**WHAT TO WORK ON**.
The pictures must be left out, while the rest of the data is copied exactly.

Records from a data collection

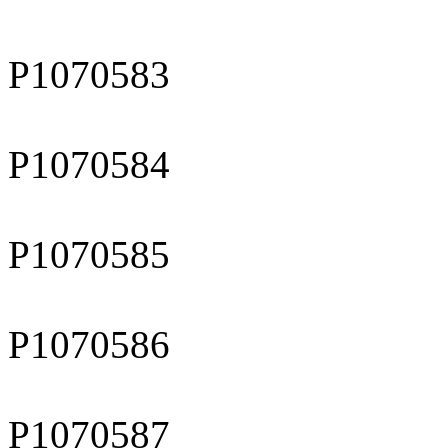
P1070583
P1070584
P1070585
P1070586
P1070587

**RESPONSE**.
P1070583
P1070584
P1070585
P1070586
P1070587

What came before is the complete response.